When pain originates from lesions and diseases of the central or peripheral somatosensory nervous system, we call it neuropathic pain. The scope of chronic neuropathic pain is broad, encompassing a wide range of types including painful peripheral polyneuropathy, postherpetic neuralgia, pain caused by traumatic nerve injury, and pain caused by damage to the spinal cord or brain (86, 87). To date, treatments for neuralgia have mainly included nerve tissue therapy and medication, however, no single therapy has yet to be hailed as the best choice for neuralgia treatment. Recently, pulsed radiofrequency (PRF) technology has emerged in the field of neuralgia as a safe and potentially effective treatment.

Indeed, numerous studies are actively exploring the efficacy and safety of pulsed radiofrequency (PRF) technology in the management of neuropathic pain. To date, we have screened 6 relevant studies (1, 43–47) for in-depth analysis. Among these 6 studies, 2 were rigorous randomized controlled trials (RCTs) (43, 44), providing strong evidence for the therapeutic efficacy of PRF.

In 2016, Dan Li et al. (43) conducted a study comparing the efficacy of three treatment regimens: radiofrequency pulsed therapy, nerve block, and pulsed radiofrequency combined with nerve block. The results of their study showed that visual analog scores (VAS) decreased in all patients after treatment, with the most significant decrease in VAS scores in the pulsed radiofrequency combined nerve block group, and did not show a significant difference in the incidence of adverse effects among the four groups.

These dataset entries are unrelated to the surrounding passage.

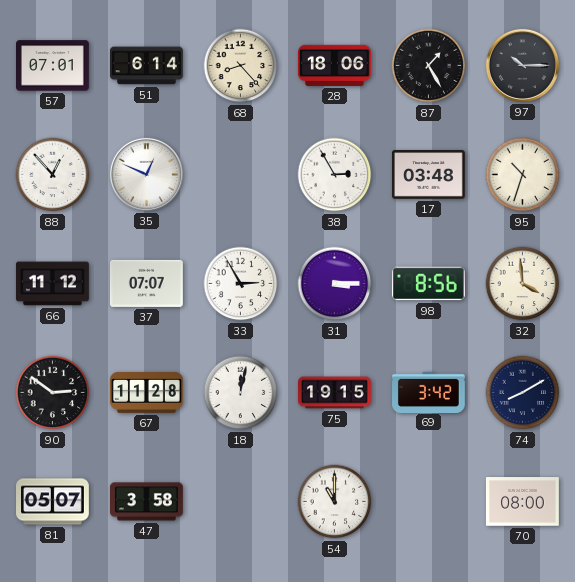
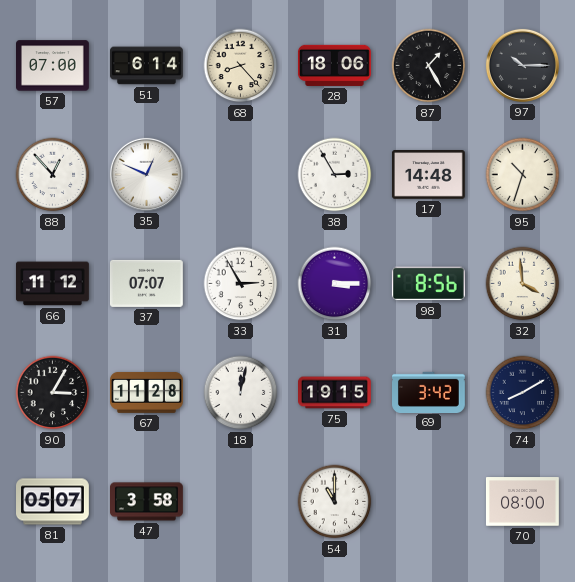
57: 07:01 -> 07:00
17: 03:48 -> 14:48
90: 2:51 -> 3:05
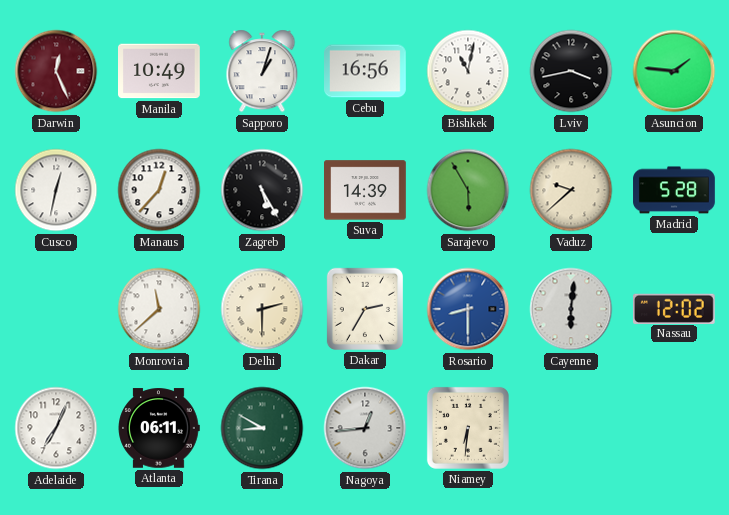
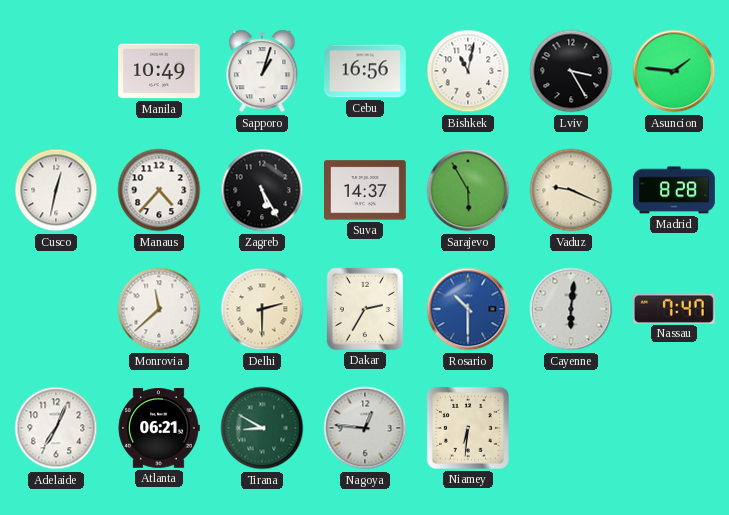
Darwin: 12:26 -> none
Lviv: 3:43 -> 3:25
Manaus: 12:37 -> 4:37
Suva: 14:39 -> 14:37
Vaduz: 9:38 -> 9:19
Madrid: 5:28 -> 8:28
Rosario: 8:30 -> 10:30
Nassau: 12:02 -> 7:47
Atlanta: 06:11 -> 06:21
Nagoya: 12:44 -> 12:46
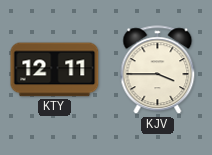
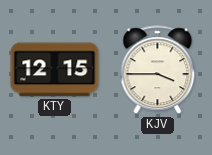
KTY: 12:11 -> 12:15
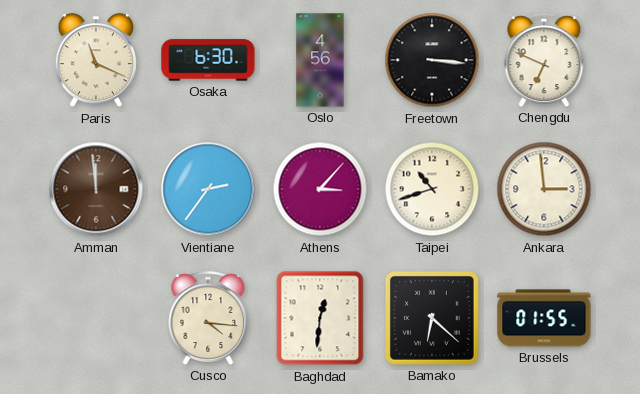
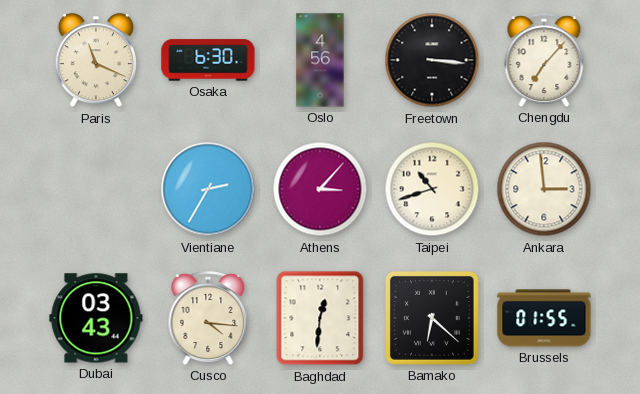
Chengdu: 6:49 -> 7:07
Amman: 11:59 -> none
Vientiane: 2:36 -> 2:35
Dubai: none -> 03:43
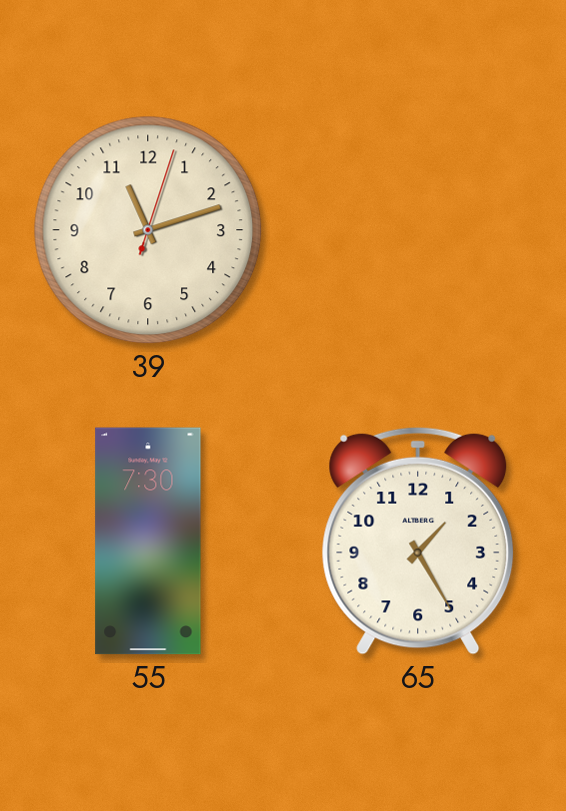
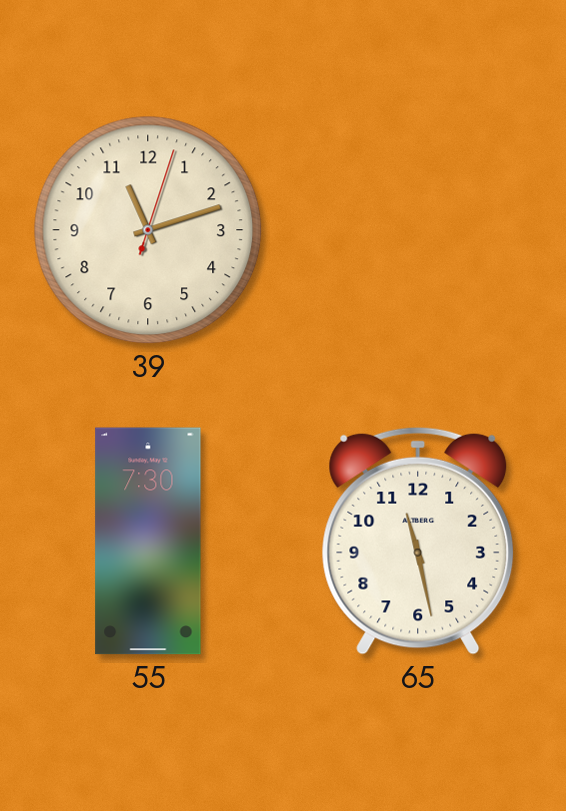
65: 1:25 -> 11:28
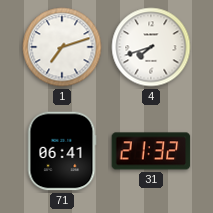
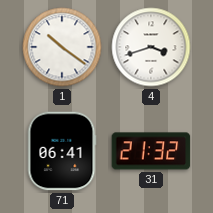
1: 7:12 -> 10:21
4: 7:42 -> 3:42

While in 2022, Shao-jun Li et al. (44) analyzed the effect of PRF in the treatment of postherpetic neuralgia from the perspective of different needle tip positions. They found that when the needle tip was positioned in the area between the medial and lateral edges of the adjacent pedicle root, it was able to significantly relieve patients' pain and effectively improve their quality of life. These two randomized controlled trials not only validated the effectiveness of PRF in the treatment of neuralgia, but also further revealed that selective neurotomy or nerve block in combination with PRF can further enhance the treatment effect.

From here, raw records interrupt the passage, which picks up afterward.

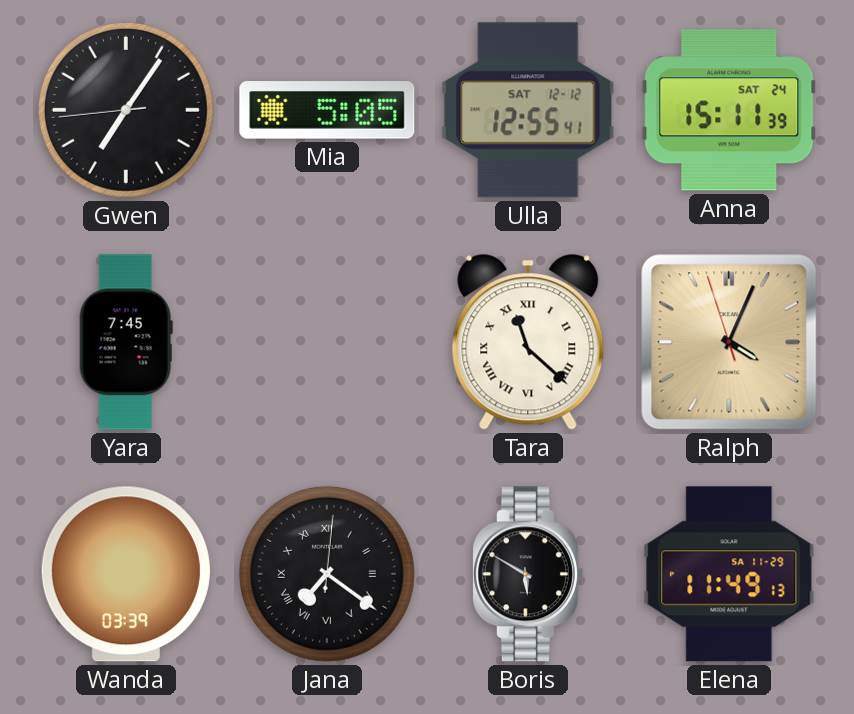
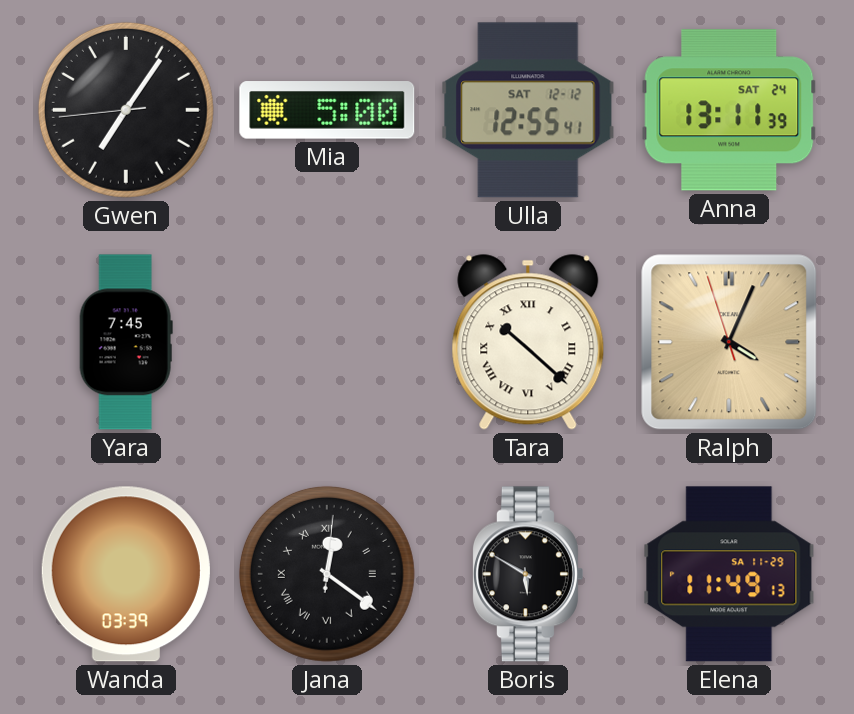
Mia: 5:05 -> 5:00
Anna: 15:11 -> 13:11
Tara: 11:22 -> 10:22
Jana: 7:21 -> 12:21
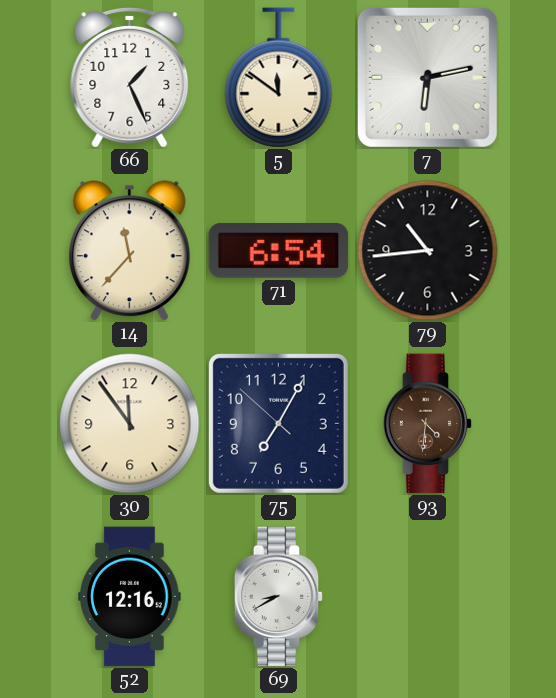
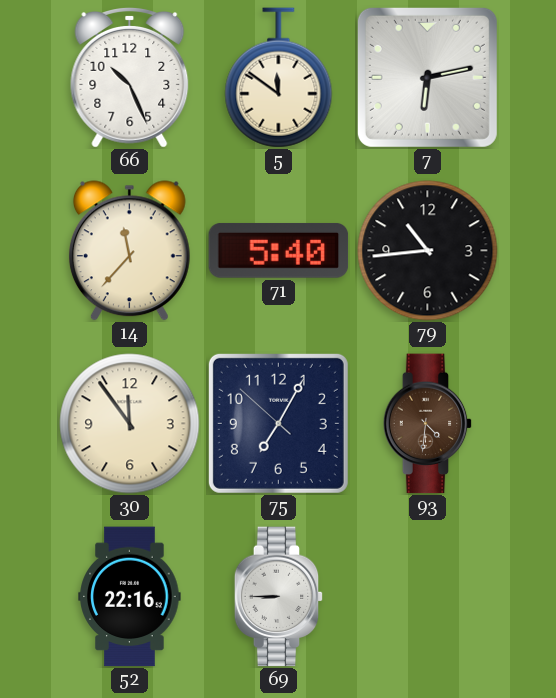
66: 1:26 -> 10:26
71: 6:54 -> 5:40
52: 12:16 -> 22:16
69: 8:40 -> 8:45
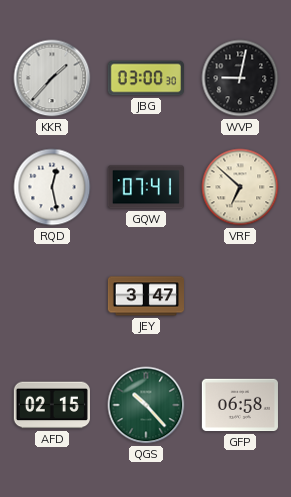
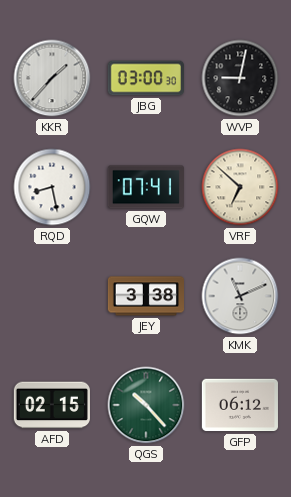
RQD: 12:28 -> 8:28
JEY: 3:47 -> 3:38
KMK: none -> 11:11
GFP: 06:58 -> 06:12
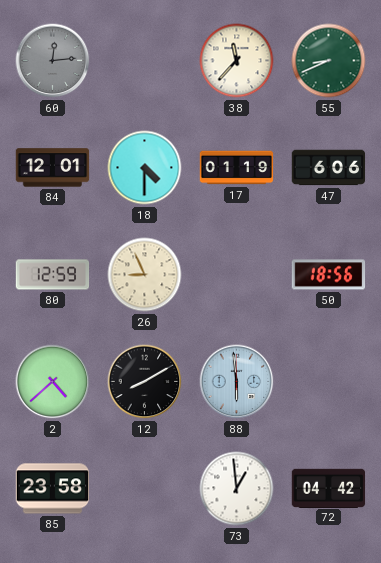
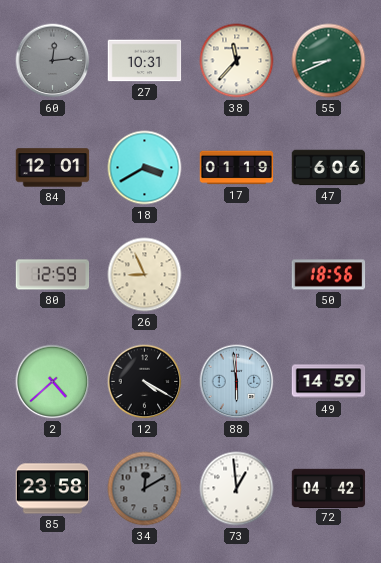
27: none -> 10:31
18: 4:30 -> 3:40
12: 8:10 -> 4:20
49: none -> 14:59
34: none -> 12:10
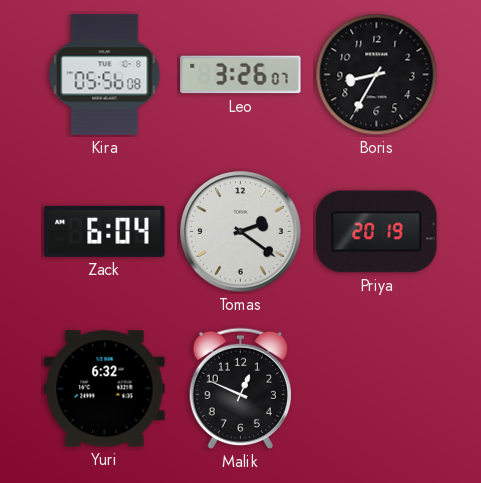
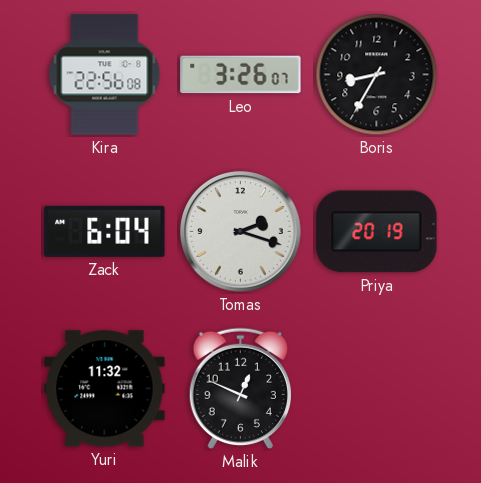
Kira: 05:56 -> 22:56
Tomas: 2:21 -> 2:18
Yuri: 6:32 -> 11:32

The other four studies—containing two retrospective analyses along with two in-depth case studies—provide equally strong evidence of the remarkable effectiveness of PRF in the treatment of neuralgia. Of particular note, one of these studies focused on 20 patients with pubic neuralgia who underwent neuropulsed radiofrequency treatment. The results showed that 79% of the patients achieved a Patient General Impression of Improvement scale (PGI-I) score of 1 or 2 at 3 months post-treatment, and the efficacy was long-lasting, spanning 2.3 to 8.8 years. Of note, only 1 patient (5.3%) experienced an increase in pain after PRF treatment. During follow-up, patients reported only transient vaginal bleeding, and none of the patients who participated in the study experienced infections, neurologic complications, or incontinence.

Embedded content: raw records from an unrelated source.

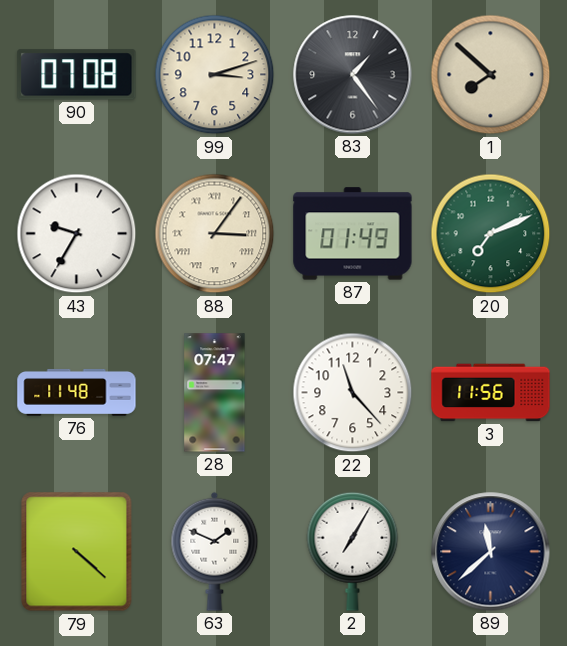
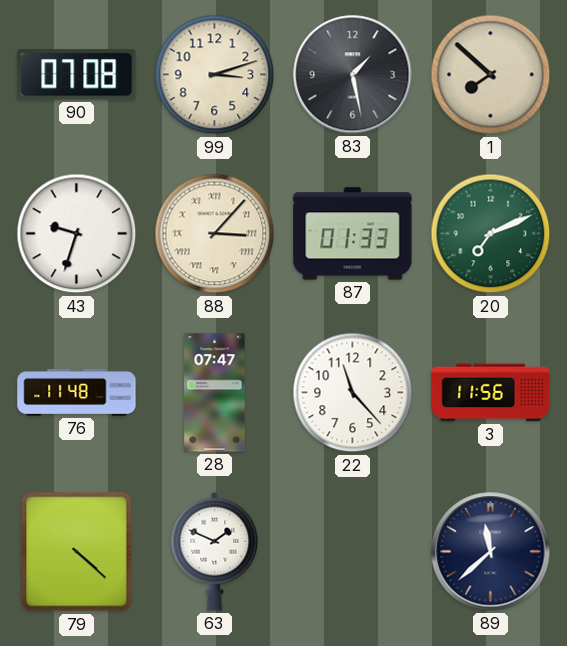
83: 1:24 -> 1:28
43: 9:35 -> 9:33
88: 3:06 -> 3:07
87: 01:49 -> 01:33
2: 7:05 -> none
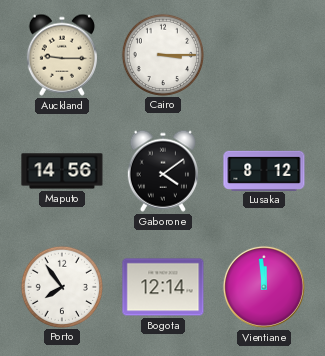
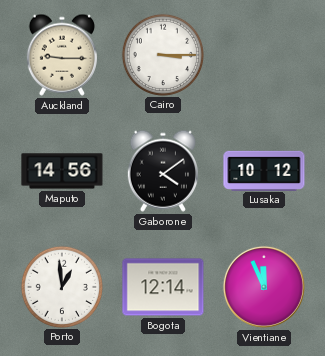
Lusaka: 8:12 -> 10:12
Porto: 7:54 -> 12:59
Vientiane: 11:59 -> 11:56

These studies also suggest that PRF may be effective in relieving chronic neuropathic pain symptoms through mechanisms such as modulating the excitability of damaged nerves, attenuating the neuroinflammatory response and promoting nerve regeneration.

Chronic joint pain

Individual discomfort and consequent pain caused by systemic joint hyperactivity are collectively referred to as chronic widespread pain, also known as joint hyperactivity syndrome (88). In recent years, numerous studies have been devoted to validating the efficacy and safety of pulsed radiofrequency (PRF) for the treatment of chronic joint pain. Eighteen relevant studies have been identified for patients with chronic joint pain (3, 26–42), all of which have consistently confirmed the significant efficacy of PRF treatment.

Of these 18 studies, 9 were rigorously designed randomized controlled trials (RCTs) (2, 58, 60, 62, 66, 69, 70, 73, 74). Of these, the study conducted by Qi Han et al. (58) was particularly notable, in which they compared the effects of PRF treatment alone with PRF combined with physical therapy (PS). The results of the study showed that 77.4% of patients in the PRF combined with PS group reported more than 20% improvement in their PT 60 degrees/second postoperatively, compared to 17.2% in the PS alone group. Similarly, the pulsed radiofrequency combined with PS group excelled in muscle strength improvement at PT 180 degrees/second, with 74.2% of patients showing more than 20% improvement in muscle strength, compared with only 6.9% in the PS alone group. Even more encouragingly, 30 of 31 patients (96.8%) in the PRF combined with PS group reported more than 20% improvement in knee function in their WOMAC scores; in contrast, only 2 of 29 patients (6.9%) in the PS-only group reported similar functional improvement. These randomized controlled trials not only validated the effectiveness of PRF in relieving chronic joint pain, but also revealed that PRF combined with PS or nerve block therapy can further enhance its therapeutic effect.

It is noteworthy that, to date, nine studies have specifically evaluated the therapeutic effects of PRF on chronic knee pain (59, 61–65, 72–74). Of these nine studies, four were randomized controlled trials (58, 62, 70, 71) as well as two others that are not explicitly listed but can be inferred from the context (73, 74)], two were prospective studies (59, 72), and three were retrospective studies (64, 65, 71). Although these studies differed in the specific degree of pain relief, a common thread was that after PRF treatment, patients with chronic knee pain showed significant improvement in their symptoms compared to the pre-treatment period.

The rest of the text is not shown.